• [TASK ITEM] Below are the entries; output exactly the lines from the one containing "ks who made this who" through the final line, inclusive.

[Page-level text extractions]

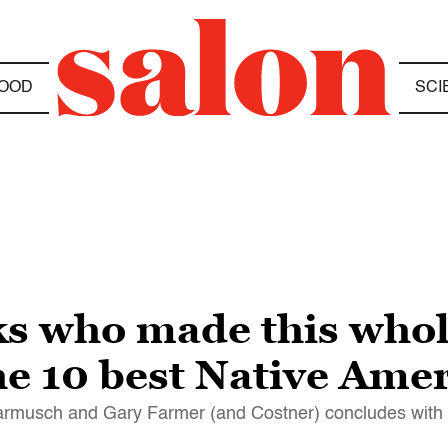
OOD
SCI
ks who made this who
The 10 best Native Ame
 Jarmusch and Gary Farmer (and Costner) concludes wit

• [TASK SOLUTION]
ks who made this who
The 10 best Native Ame
 Jarmusch and Gary Farmer (and Costner) concludes wit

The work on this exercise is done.